I was stranded! And I couldn't believe my luck. The entire morning had been rush rush rush...and here I stand beside a man who had already rubbed me the wrong way on several occasions, yet he was still practically a stranger. Yes, I had seen him at other meetings throughout the past few months, and with each encounter I came away feeling that I would dearly love to get him alone one day and tell him exactly what I thought of him. Well, needless to say that old proverb of "Be careful what you wish for" popped into my mind, for here I stood with the most arrogant...and the most good looking man I had ever had the misfortune to run across.
It had been raining as I parked my car and ran into the fifteen-story building. The meeting was to start promptly at nine-o'clock. I nearly dropped my briefcase and my whole week of preparations to present.

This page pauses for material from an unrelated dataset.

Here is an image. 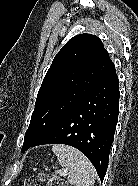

I panicked as I grabbed it and dashed into the building literally running across the lobby to catch the elevator. I felt like a drowned rat as I breathed a sigh of relief knowing that I would make it in time.
The elevator was crowded and seemed to crawl through each floor slower than what I remembered from this building...one, two, three...and finally stopping at the sixth floor leaving just me and one other person. I looked over and couldn't believe it was 'him'! 'Of all the luck' I thought to myself. It would have to be the one person I could not stand. As usual he had an arrogant air and I could feel myself bristling as a cat arching it's back. He acted as though I were not even there.
Suddenly, as the doors closed and the elevator started to move on its way up to the ninth floor....it jerked several times and finally stopped....no movement now at all. I know the sheer horror must have shown on my face. My eyes widened as I looked over at him. I could see the sudden alarm on his face as well
I hated elevators to begin with, actually I hated any type of confinement. I have always been this way and now I could feel myself shaking as I leaned against the metal wall and held onto the rail. He watched me and then spoke. His tone surprised me for he was not the egotistical and usual disgusting person as in the previous meetings. He showed genuine concern.
"I'm sure this is temporary. Things like this happen all the time." He tried to smile but it didn't quite reach through my fear.
"Ummmm do...do you think we should use the phone...you know...to call for help?"
He continued to smile and said, "Yes, that's a good idea."
I held my briefcase even closer to me as if it could somehow save me from this situation. Instinctively I backed away from his closeness, although there really was not far to go in the confines of an elevator. He smiled at my discomfort of his nearness. I couldn't help but think...'If you only knew how I felt about you.' He was once again the 'take charge' guy as he attempted several times to use the phone that hung securely on the wall in the box. But for some reason it was not working. He tried and tried and slammed it down with a few expletives about "damn equipment".
He turned to look at me and calmed down a bit. "Guess we'll have to wait to be rescued."
I nodded at him and as he reached out to take my briefcase, I could feel myself physically shaking with tears threatening.
"My name is Lance," he said pointing to the top of the elevator..."Just like the name of this broken down piece of shit. I know I've seen you at meetings before but we've not been properly introduced." He smiled and suddenly he seemed like a totally different person than he did standing before an entire room of people expressing his opinions.
Although I couldn't quite smile, I took his extended hand... which was so strong and warm.
"Hi back...I'm Elaine."
He set my briefcase down beside of his and he could still see the fear and my discomfort.
"Afraid of elevators...or is it me?"
I was stunned at his question making me even more aware that he knew I had found him quite offensive in the past.
"I, ummm I...." What was wrong with me? I couldn't even seem to talk to the man. His effect on me was different from the past...or was it? For I had always found him attractive but then, I had never been quite 'this' close to him either. He had the most gorgeous looking eyes that made me want to melt. Yes, the elevator situation definitely had unnerved me, but not nearly as much as being this close to a man that I abhorred only to realize that the 'fine line' between not liking and liking someone had been so thin. I was attracted to him and never would admit it to myself.
When I looked back up into his eyes, it was if he could tell all the emotions that were going on within my head. His smile said a lot. What I didn't realize was that he too found me quite attractive...and he was looking at my trembling lips now. I would start to speak, and then stop. He took a step closer to me and reached out to hold me. I welcomed his arms for I was scared, but now, as he held me....everything felt 'right'. And I realized that the only real thing to be afraid of ....was myself....my feelings and what he brought out in me. My heart was beating faster and faster. I was still shaking, but not from fear. Did he know 'why' I was so nervous?
His arms continued to hold me and then I felt his hand rubbing up and down my back making me relax and welcome his touch. I had my eyes closed as I leaned against him never realizing that he was watching me in the reflective metal as he soothed and comforted me. He pulled me with him as he took several steps backward and leaned against the wall. I did not see his face ...but his hands began to move up and down my back...moving to my hips. I moved slightly as one hand began to play with my hair. Did I moan? Or was it my imagination?